Leaders in Mid-Del Public schools are working to come up with plans on how to start the school year if emergency storm damage repairs at Midwest City High School can’t be completed by the first day of school.

MIDWEST CITY, Okla. (KFOR) — Leaders in Mid-Del Public schools are working to come up with plans on how to start the school year if emergency storm damage repairs at Midwest City High School can’t be completed by the first day of school.

Mid-Del Public School Superintendent Rick Cobb says insurance adjusters inspecting Midwest City High School after a severe storm blew through last month found the top layer of a vaulted roof over a common area on the campus had slid several inches off the trusses supporting it.

“It has moved on one side, about seven inches and on the other side about two to three inches,” Cobb said.

While the steel and concrete bones of the 45-year-old building are still perfectly sound, the roof sliding off the frame was enough for the district’s insurance company to deem the building unsafe to occupy until a structural engineer could look at it.

After a report from a structural engineer at an emergency-called meeting Thursday, the Mid-Del school board voted to move forward with a temporary plan to fasten the roof in place for now, with plans for a full-replacement at a future time.

“We have 34 days until the first day of school,” Cobb said. “The construction management firm that was here today, talked about the potential timeline they said that we're looking at possibly four weeks… So that's really, really cutting it close. We'll have people back on contract who can't go into their offices or into their classrooms before the first day of school.”

The dilemma the district is facing now: where to house the school’s 1,300-plus students if they can’t use the building when school starts?

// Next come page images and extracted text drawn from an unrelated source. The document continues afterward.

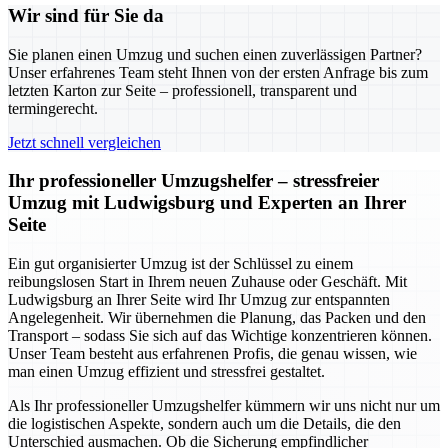
Wir sind für Sie da
Sie planen einen Umzug und suchen einen zuverlässigen Partner?
Unser erfahrenes Team steht Ihnen von der ersten Anfrage bis zum
letzten Karton zur Seite – professionell, transparent und
termingerecht.
Jetzt schnell vergleichen
Ihr professioneller Umzugshelfer – stressfreier
Umzug mit Ludwigsburg und Experten an Ihrer
Seite
Ein gut organisierter Umzug ist der Schlüssel zu einem
reibungslosen Start in Ihrem neuen Zuhause oder Geschäft. Mit
Ludwigsburg an Ihrer Seite wird Ihr Umzug zur entspannten
Angelegenheit. Wir übernehmen die Planung, das Packen und den
Transport – sodass Sie sich auf das Wichtige konzentrieren können.
Unser Team besteht aus erfahrenen Profis, die genau wissen, wie
man einen Umzug effizient und stressfrei gestaltet.
Als Ihr professioneller Umzugshelfer kümmern wir uns nicht nur um
die logistischen Aspekte, sondern auch um die Details, die den
Unterschied ausmachen. Ob die Sicherung empfindlicher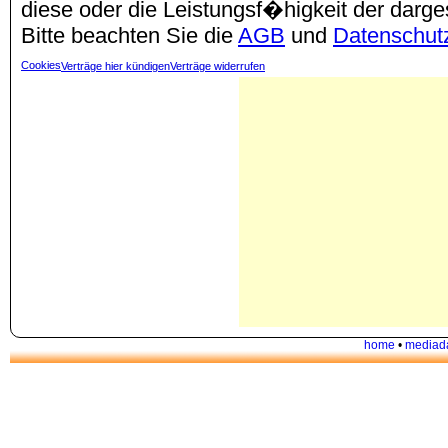
diese oder die Leistungsf�higkeit der darg
Bitte beachten Sie die
AGB
und
Datenschut
Cookies
Verträge hier kündigen
Verträge widerrufen
home
•
mediad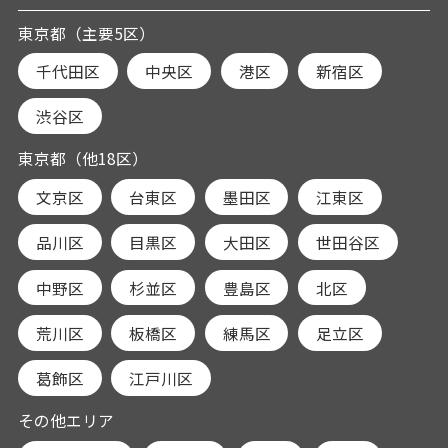
東京都（主要5区）
千代田区
中央区
港区
新宿区
渋谷区
東京都（他18区）
文京区
台東区
墨田区
江東区
品川区
目黒区
大田区
世田谷区
中野区
杉並区
豊島区
北区
荒川区
板橋区
練馬区
足立区
葛飾区
江戸川区
その他エリア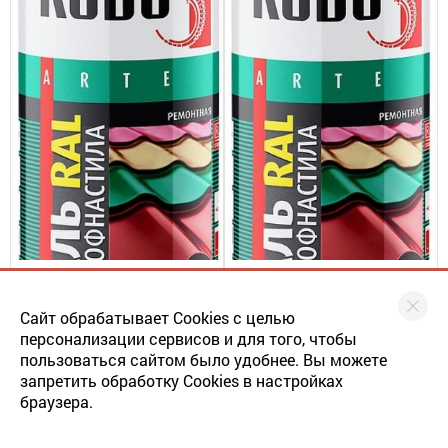
Эмаль аэрозольная для
Эмаль аэрозольная для
металлочерепицы RAL3005
металлочерепицы RAL3011
Сайт обрабатывает Cookies с целью
МАЛЯРКА
МАЛЯРКА
винно-красный КУДО KU-
коричнево-красный КУДО
персонализации сервисов и для того, чтобы
03005R (0,52л)
KU-03011R (0,52л)
308.6
308.6
пользоваться сайтом было удобнее. Вы можете
363
363
ОПТ. ЦЕНА
ОПТ. ЦЕНА
запретить обработку Cookies в настройках
в наличии: 1 шт.
в наличии: 1 шт.
браузера.
ЦБ-00029133
ЦБ-00030084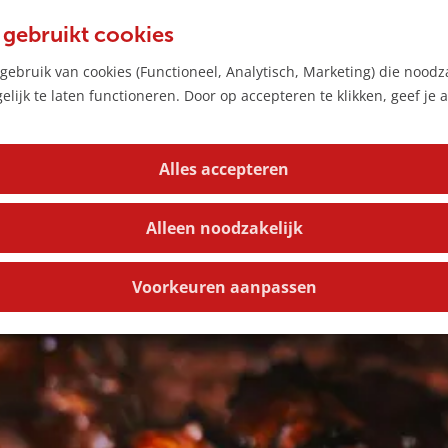
 gebruikt cookies
ebruik van cookies (Functioneel, Analytisch, Marketing) die noodza
 is niet meer beschikbaar. Bekijk het
actuele aanbod
voor 
lijk te laten functioneren. Door op accepteren te klikken, geef je
Alles accepteren
Alleen noodzakelijk
Voorkeuren aanpassen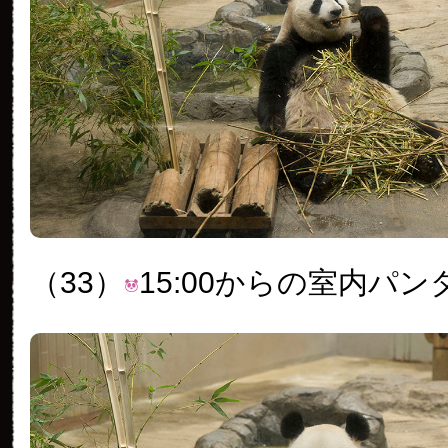
（33）
15:00からの室内パン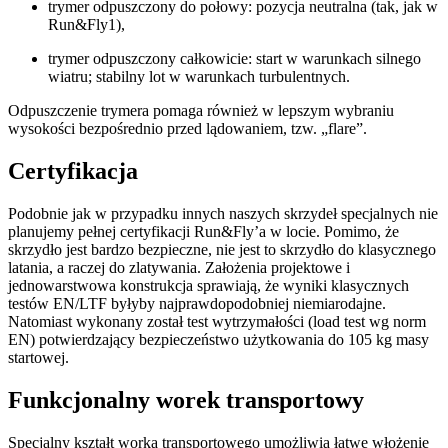
trymer odpuszczony do połowy: pozycja neutralna (tak, jak w
Run&Fly1),
trymer odpuszczony całkowicie: start w warunkach silnego
wiatru; stabilny lot w warunkach turbulentnych.
Odpuszczenie trymera pomaga również w lepszym wybraniu
wysokości bezpośrednio przed lądowaniem, tzw. „flare”.
Certyfikacja
Podobnie jak w przypadku innych naszych skrzydeł specjalnych nie
planujemy pełnej certyfikacji Run&Fly’a w locie. Pomimo, że
skrzydło jest bardzo bezpieczne, nie jest to skrzydło do klasycznego
latania, a raczej do zlatywania. Założenia projektowe i
jednowarstwowa konstrukcja sprawiają, że wyniki klasycznych
testów EN/LTF byłyby najprawdopodobniej niemiarodajne.
Natomiast wykonany został test wytrzymałości (load test wg norm
EN) potwierdzający bezpieczeństwo użytkowania do 105 kg masy
startowej.
Funkcjonalny worek transportowy
Specjalny kształt worka transportowego umożliwia łatwe włożenie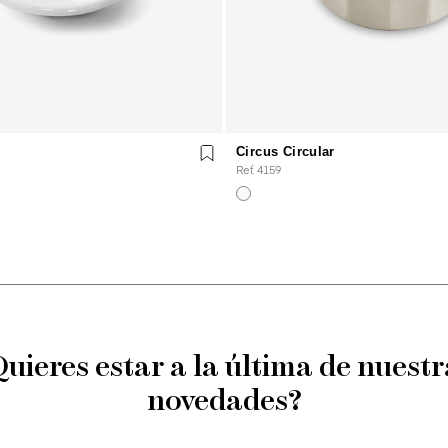
Circus Circular
Ref. 4159
Quieres estar a la última de nuestr
novedades?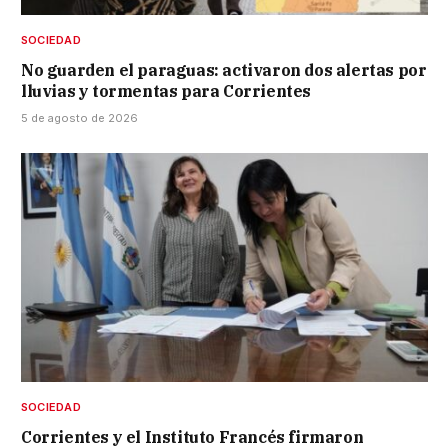
SOCIEDAD
No guarden el paraguas: activaron dos alertas por
lluvias y tormentas para Corrientes
5 de agosto de 2026
SOCIEDAD
Corrientes y el Instituto Francés firmaron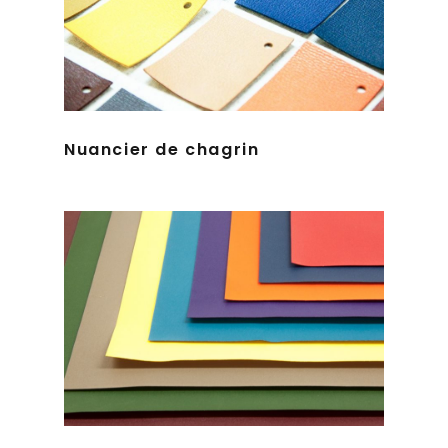
Nuancier de chagrin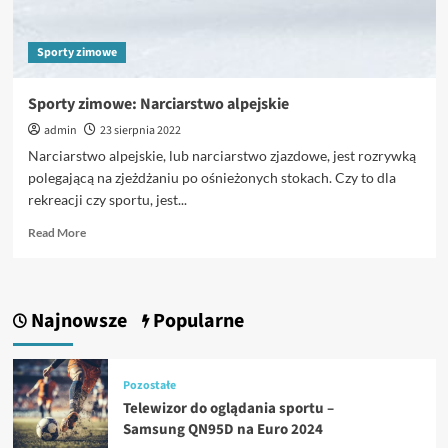
Sporty zimowe
Sporty zimowe: Narciarstwo alpejskie
admin
23 sierpnia 2022
Narciarstwo alpejskie, lub narciarstwo zjazdowe, jest rozrywką
polegającą na zjeżdżaniu po ośnieżonych stokach. Czy to dla
rekreacji czy sportu, jest...
Read
Read More
more
about
Sporty
zimowe:
Najnowsze
Popularne
Narciarstwo
alpejskie
Pozostałe
Telewizor do oglądania sportu –
Samsung QN95D na Euro 2024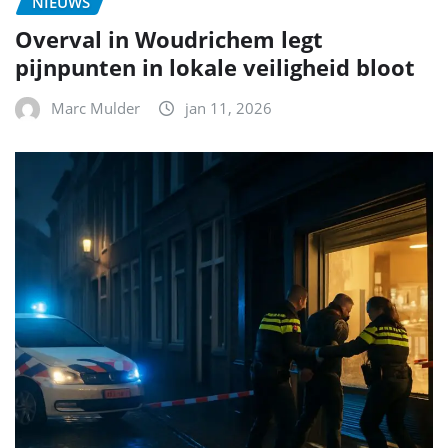
NIEUWS
Overval in Woudrichem legt
pijnpunten in lokale veiligheid bloot
Marc Mulder
jan 11, 2026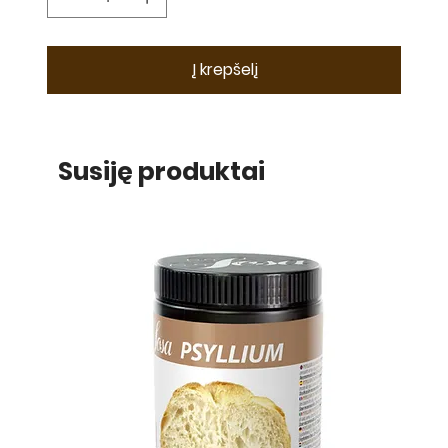
Į krepšelį
Susiję produktai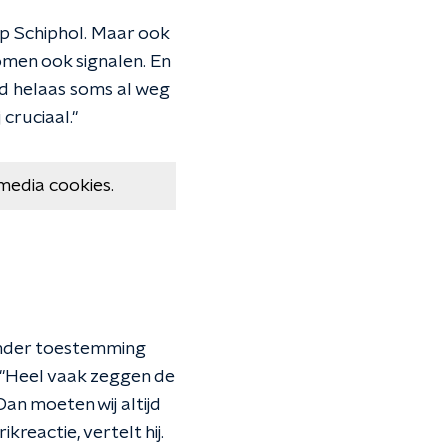
op Schiphol. Maar ook
men ook signalen. En
nd helaas soms al weg
cruciaal."
media cookies.
zonder toestemming
"Heel vaak zeggen de
an moeten wij altijd
kreactie, vertelt hij.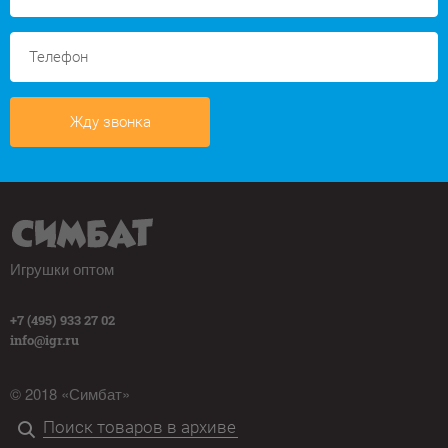
Жду звонка
Игрушки оптом
+7 (495) 933 27 02
info@igr.ru
© 2018 «Симбат»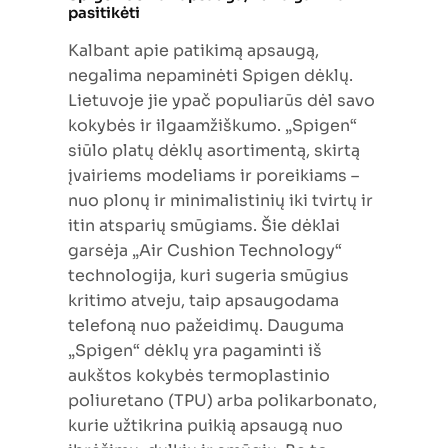
pasitikėti
Kalbant apie patikimą apsaugą,
negalima nepaminėti Spigen dėklų.
Lietuvoje jie ypač populiarūs dėl savo
kokybės ir ilgaamžiškumo. „Spigen“
siūlo platų dėklų asortimentą, skirtą
įvairiems modeliams ir poreikiams –
nuo plonų ir minimalistinių iki tvirtų ir
itin atsparių smūgiams. Šie dėklai
garsėja „Air Cushion Technology“
technologija, kuri sugeria smūgius
kritimo atveju, taip apsaugodama
telefoną nuo pažeidimų. Dauguma
„Spigen“ dėklų yra pagaminti iš
aukštos kokybės termoplastinio
poliuretano (TPU) arba polikarbonato,
kurie užtikrina puikią apsaugą nuo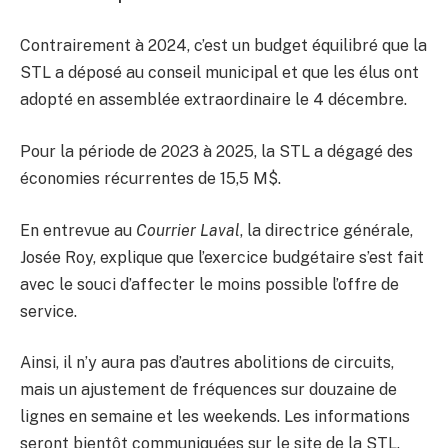
Contrairement à 2024, c’est un budget équilibré que la
STL a déposé au conseil municipal et que les élus ont
adopté en assemblée extraordinaire le 4 décembre.
Pour la période de 2023 à 2025, la STL a dégagé des
économies récurrentes de 15,5 M$.
En entrevue au
Courrier Laval
, la directrice générale,
Josée Roy, explique que l’exercice budgétaire s’est fait
avec le souci d’affecter le moins possible l’offre de
service.
Ainsi, il n’y aura pas d’autres abolitions de circuits,
mais un ajustement de fréquences sur douzaine de
lignes en semaine et les weekends. Les informations
seront bientôt communiquées sur le site de la STL.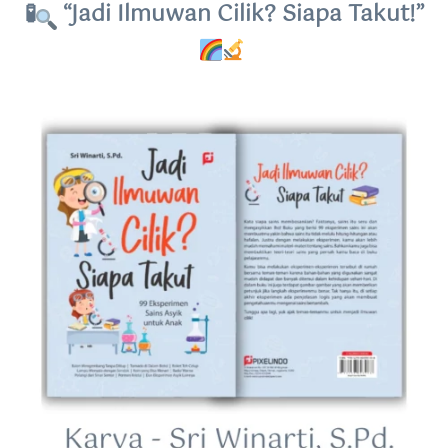
 🧪
 “Jadi Ilmuwan Cilik? Siapa Takut!” 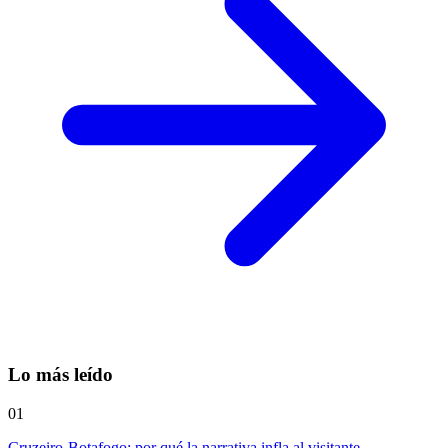
Lo más leído
01
Cruzeiro-Botafogo: por qué la narrativa infla al visitante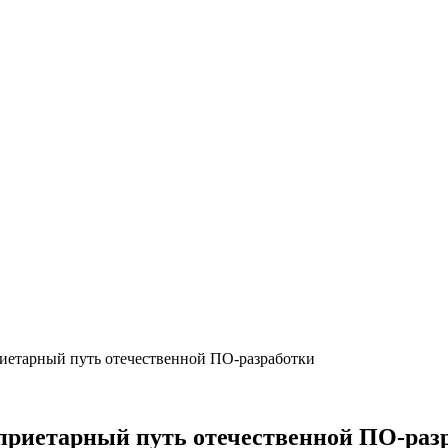
иетарный путь отечественной ПО-разработки
оприетарный путь отечественной ПО-раз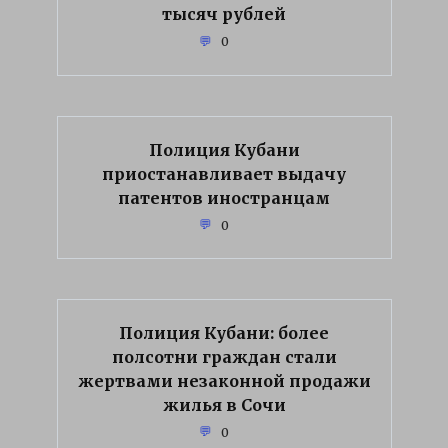
тысяч рублей
0
Полиция Кубани
приостанавливает выдачу
патентов иностранцам
0
Полиция Кубани: более
полсотни граждан стали
жертвами незаконной продажи
жилья в Сочи
0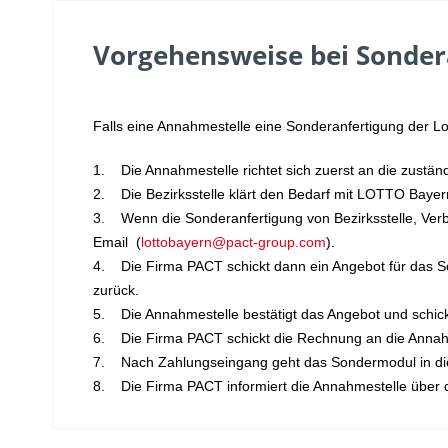
Vorgehensweise bei Sonder
Falls eine Annahmestelle eine Sonderanfertigung der Lot
1. Die Annahmestelle richtet sich zuerst an die zustän
2. Die Bezirksstelle klärt den Bedarf mit LOTTO Baye
3. Wenn die Sonderanfertigung von Bezirksstelle, Verb
Email (
lottobayern@pact-group.com
).
4. Die Firma PACT schickt dann ein Angebot für das S
zurück.
5. Die Annahmestelle bestätigt das Angebot und schic
6. Die Firma PACT schickt die Rechnung an die Annah
7. Nach Zahlungseingang geht das Sondermodul in die
8. Die Firma PACT informiert die Annahmestelle über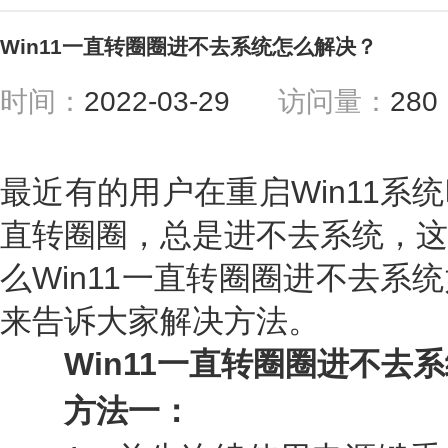
Win11一直转圈圈进不去系统怎么解决？
时间：
2022-03-29
访问量：
28
最近有的用户在重启Win11系
直转圈圈，总是进不去系统，这
么Win11一直转圈圈进不去系
来告诉大家解决方法。
Win11一直转圈圈进不去系
方法一：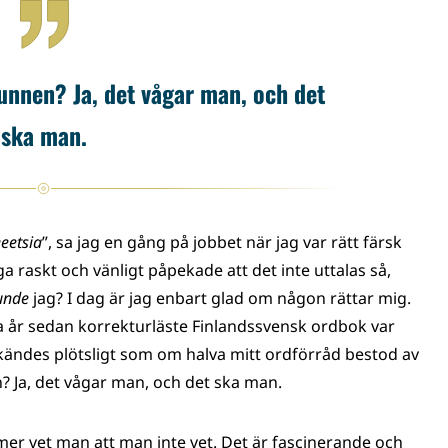
nnen? Ja, det vågar man, och det
ska man.
eetsia
”, sa jag en gång på jobbet när jag var rätt färsk
raskt och vänligt påpekade att det inte uttalas så,
unde
jag? I dag är jag enbart glad om någon rättar mig.
a år sedan korrekturläste Finlandssvensk ordbok var
t kändes plötsligt som om halva mitt ordförråd bestod av
 Ja, det vågar man, och det ska man.
mer vet man att man inte vet. Det är fascinerande och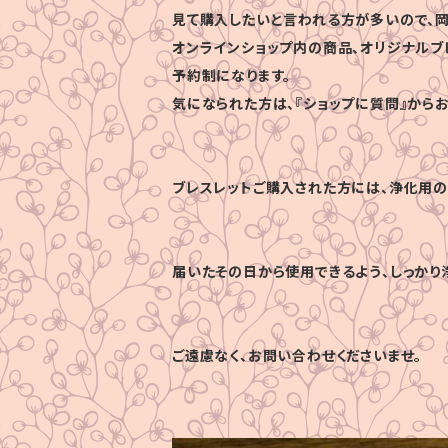
見て購入したいと言われる方が多いので、岡
オンラインショップ内の商品、オリジナルブ
予約制になります。
気になられた方は、『ショップに質問』から
ブレスレットご購入された方には、浄化用の
届いたその日から使用できるよう、しっかり
ご遠慮なく、お問い合わせくださいませ。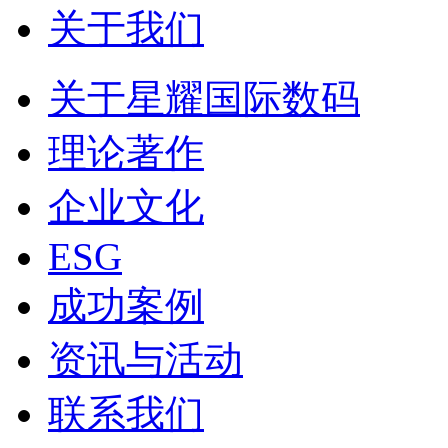
关于我们
关于星耀国际数码
理论著作
企业文化
ESG
成功案例
资讯与活动
联系我们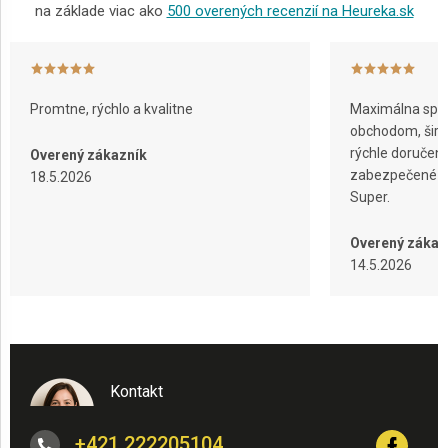
na základe viac ako
500 overených recenzií na Heureka.sk
Promtne, rýchlo a kvalitne
Maximálna spok
obchodom, širok
rýchle doručeni
Overený zákazník
zabezpečené ba
18.5.2026
Super.
Overený zákaz
14.5.2026
Kontakt
+421 222205104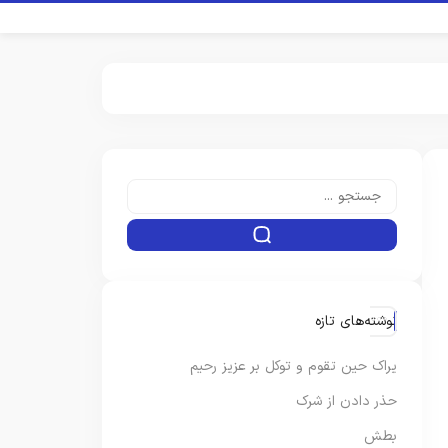
نوشته‌های تازه
یراک حین تقوم و توکل بر عزیز رحیم
حذر دادن از شرک
بطش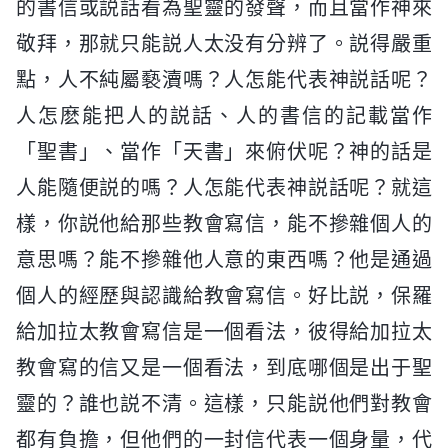
的書信或説話看為聖靈的發聲，而且當作神來
敬拜，那就只能説人太没有分辨了。説得嚴重
點，人不純屬褻瀆嗎？人怎能代表神説話呢？
人怎麽能把人的説話、人的書信的記載當作
「聖書」、當作「天書」來俯伏呢？神的話是
人能隨便説的嗎？人怎能代表神説話呢？就這
樣，你説他給那些教會寫信，能不摻雜個人的
意思嗎？能不摻雜他人意的東西嗎？他是通過
個人的經歷與認識給教會寫信。好比説，保羅
給加拉太教會寫信是一個看法，彼得給加拉太
教會寫的信又是一個看法，到底哪個是出于聖
靈的？誰也説不清。這樣，只能説他們對教會
都有負擔，但他們的一封信代表一個身量，代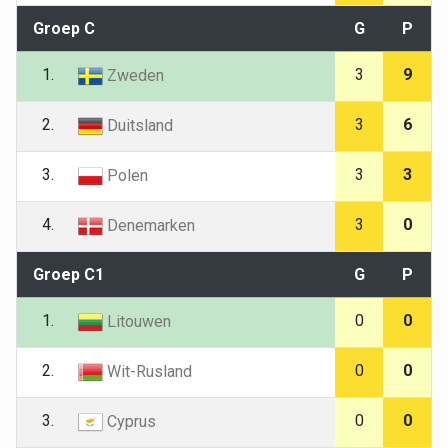
Groep C
G
P
1.
3
9
Zweden
2.
3
6
Duitsland
3.
3
3
Polen
4.
3
0
Denemarken
Groep C1
G
P
1.
0
0
Litouwen
2.
0
0
Wit-Rusland
3.
0
0
Cyprus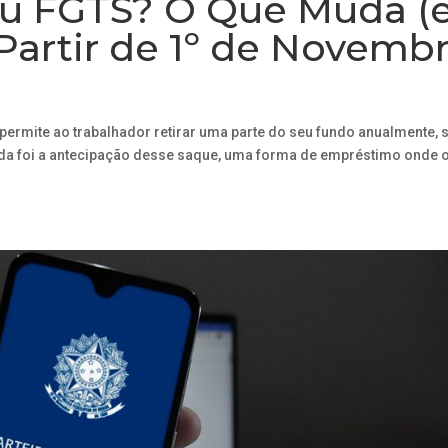
eu FGTS? O Que Muda (
 Partir de 1º de Novemb
ermite ao trabalhador retirar uma parte do seu fundo anualmente, 
nda foi a antecipação desse saque, uma forma de empréstimo onde 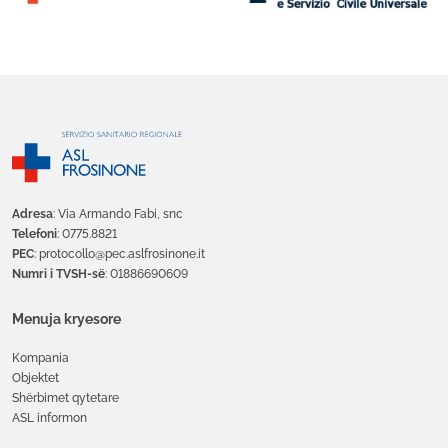
Adresa
: Via Armando Fabi, snc
Telefoni
: 0775.8821
PEC
: protocollo@pec.aslfrosinone.it
Numri i TVSH-së
: 01886690609
Menuja kryesore
Kompania
Objektet
Shërbimet qytetare
ASL informon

“We have started looking at a hodgepodge of solutions,” Cobb said. “Every student has a computer, every teacher has a laptop. We could have some combination of virtual days or some shared spaces. We just don't have that fully planned out yet.”

It may take some improvising, but district leaders say it’s the only option they’re willing to accept.

“Ultimately, what it comes down to is we're not going to occupy that part of the building and the campus until it's safe,” he said.